Let me entreat you not to see this film with your long-suffering spouse of many years, when you've both got filthy colds and your infant son is wrestling with the coal scuttle. There's nothing more mournful than watching attractive, trim young people go at it like frenzied ferrets when you're hacking up phlegm and a good night's action means your baby only wakes twice. The erotic charge of one scene of early morning kitchen frottage was dissipated by my husband shouting at the love birds, "My god, woman, please let that poor man make breakfast for once!" And he got annoyed at me constantly asking, "Is that Franz Ferdinand?" My husband also moaned at regular intervals, "I just don't find watching people having sex that interesting." Yet somehow he forced himself to hang on in there. He's a noble man, my husband.

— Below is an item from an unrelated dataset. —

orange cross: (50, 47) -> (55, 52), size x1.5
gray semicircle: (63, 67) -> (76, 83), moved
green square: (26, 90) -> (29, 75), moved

But is it art - or even enjoyable? Well, that all depends. If you're the sort of modish urbanite who snorts the odd line, loves Primal Scream and enjoys an uninhibited sex life with the beautiful people, then I think this movie will tick most of your sensory boxes. I had the feeling that watching 9 Songs in my Cambridge living room en famille was like trying to like rave music without dropping the Es. But I won't be surprised if the critics pan it. This will partly be because they'll compare the film to Buñuel, rather than Ben Dover, and I'm not sure that's the right criterion. But it will also be because most hacks are permanently disappointed, troll-like creatures, who only get laid when they and some boot-faced colleague are drunk as skunks. Plus male critics may not appreciate the fact that Kieran O'Brien has what was once known in some circles as "an enormous schlong". Meanwhile, female critics will resent Margot Stilley's so-thin-it's-translucent body, but this will translate as castigating the director for putting a "vulnerable" naked 21-year-old under the camera's glare. It seemed to me that Stilley was perfectly happy to disport her perfect, taut bottom and exquisite little vulva in front of the lens - but I may be proved wrong when she's found on a street corner sans knickers saying, "Ready for my close-up, Mr Winterbottom."

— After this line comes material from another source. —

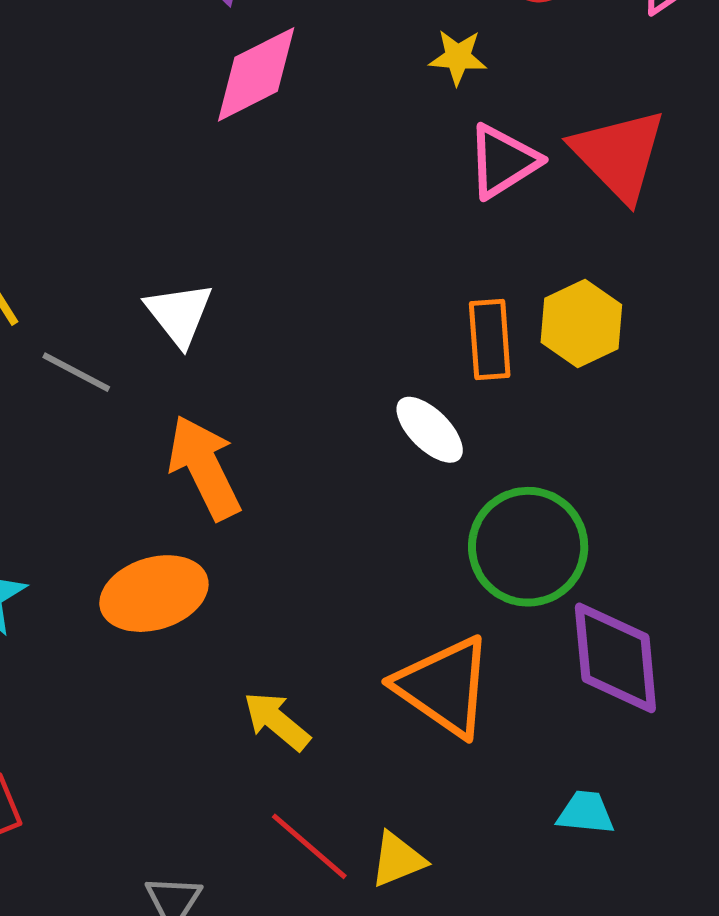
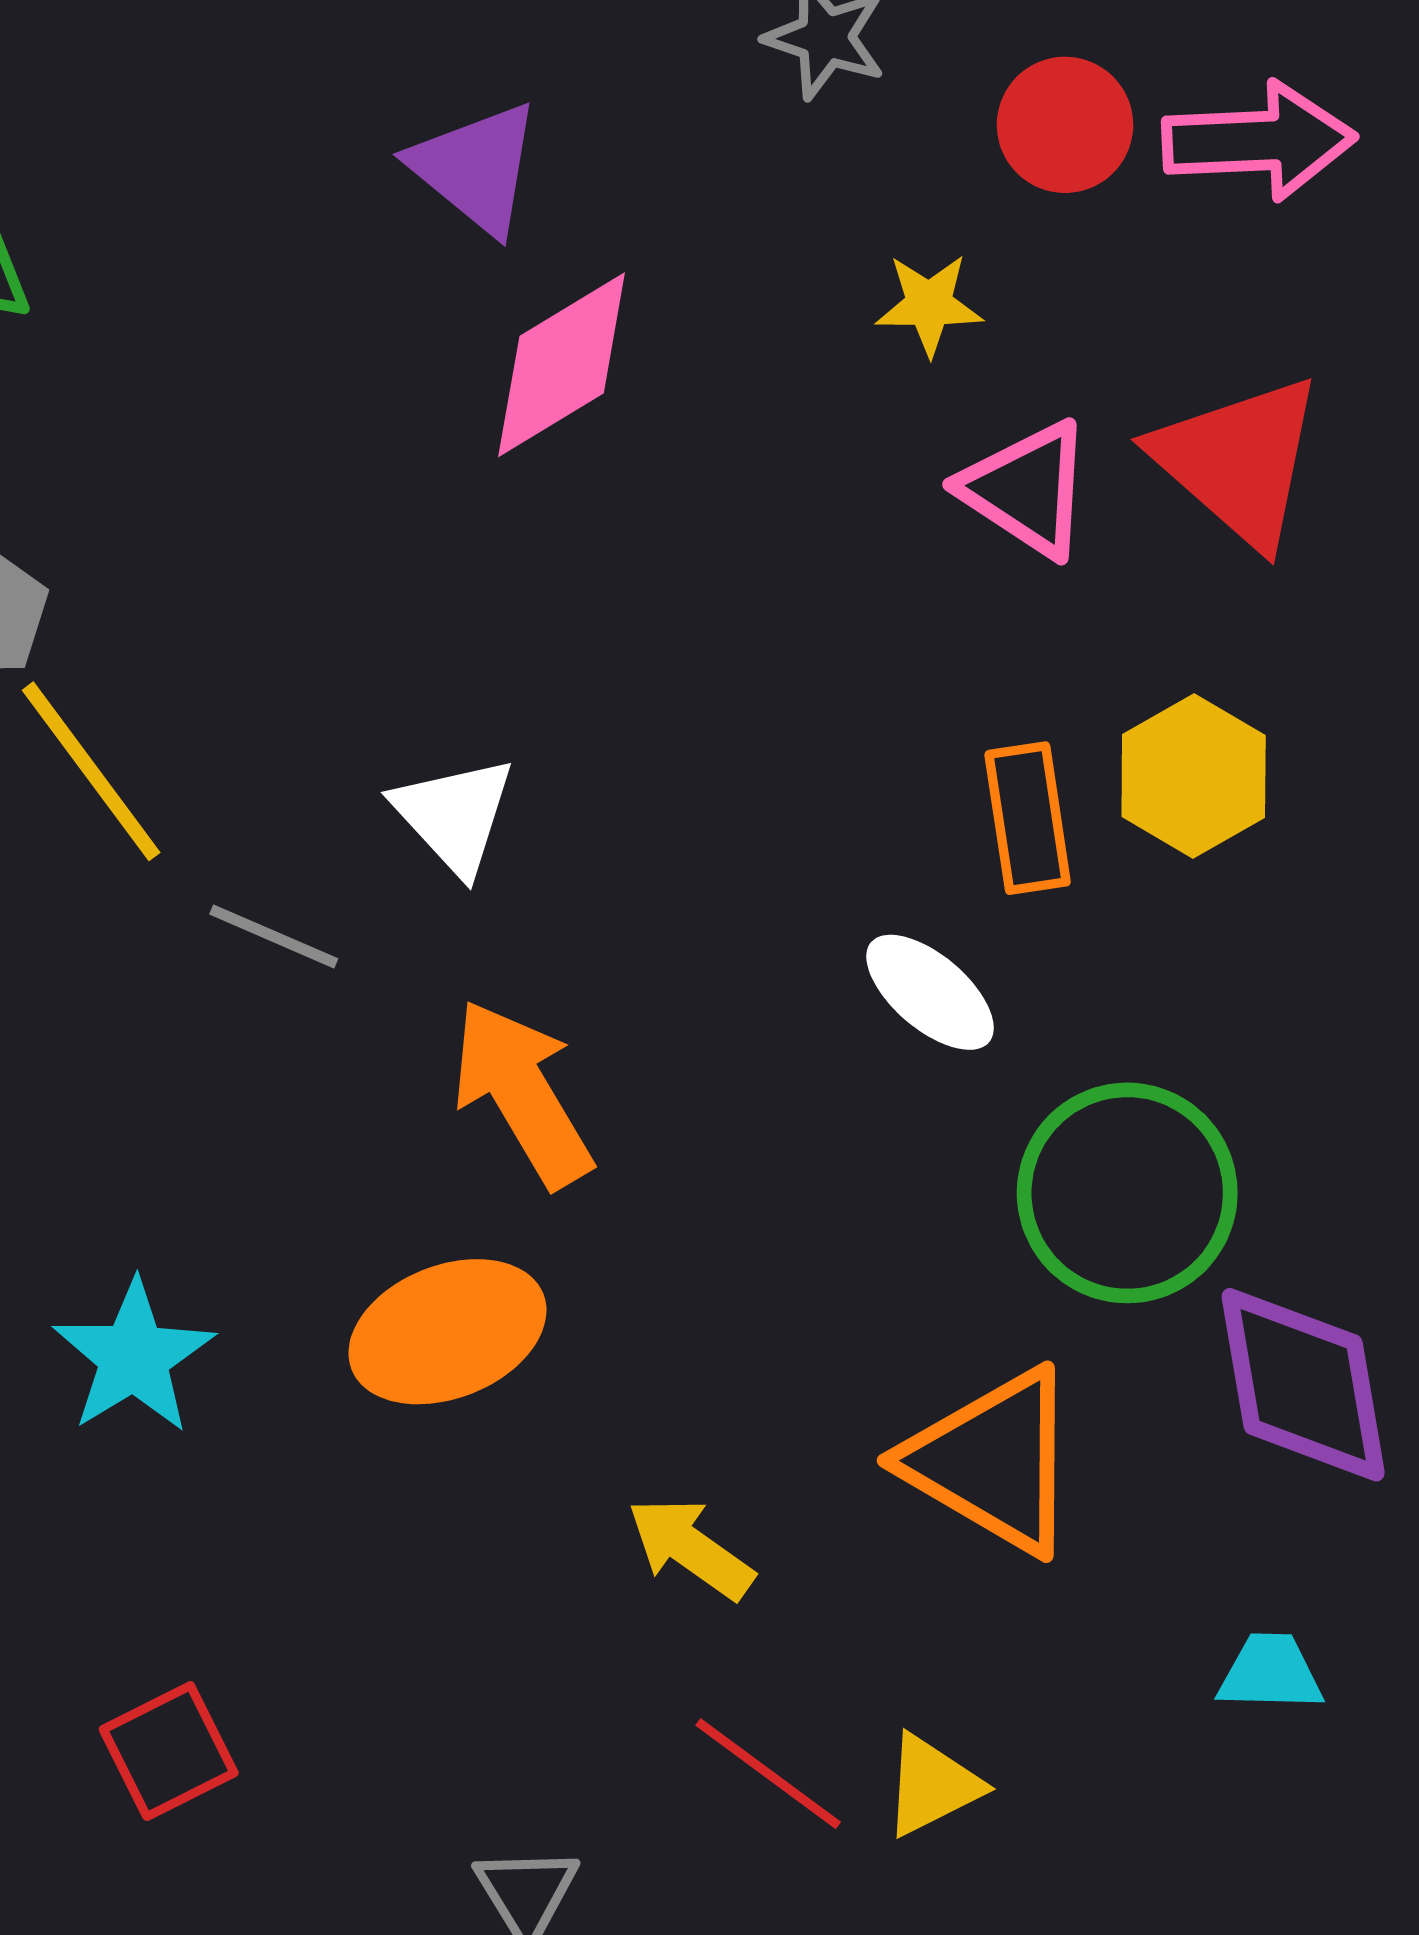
pink triangle: (503, 161) -> (1027, 489), turned -50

My main caveat with Stilley was her aggravating US drawl, which sounded more model than actress. Every time she said, "Fuck me!", I expected her to add, "the new fragrance from Calvin Klein". Winterbottom says 9 Songs is primarily "a love story", but O'Brien and Stilley are less Sutherland and Christie in Don't Look Now (cinema's undisputed top erotic coupling of all time) than stylish young ships that dock in the night. The viewer's emotional involvement is necessarily stymied by the fact you know almost nothing about him and far less about her. The one thing we do know is she's on "prescription pills". The film follows the European cinematic tradition (à la Betty Blue) for a brooding, questing male to shack up with some mysterious nymphomaniac, who then turns out to be completely bonkers.

Just once I'd like to see a beautiful woman be both lustful and sane on screen. But my gripes are far less than my admiration for Winterbottom at getting this artfully structured, undeniably authentic and intermittently compelling shag-fest past the censor. A must-see for maiden aunts, girl guides, and the lunatics of Christian Voice.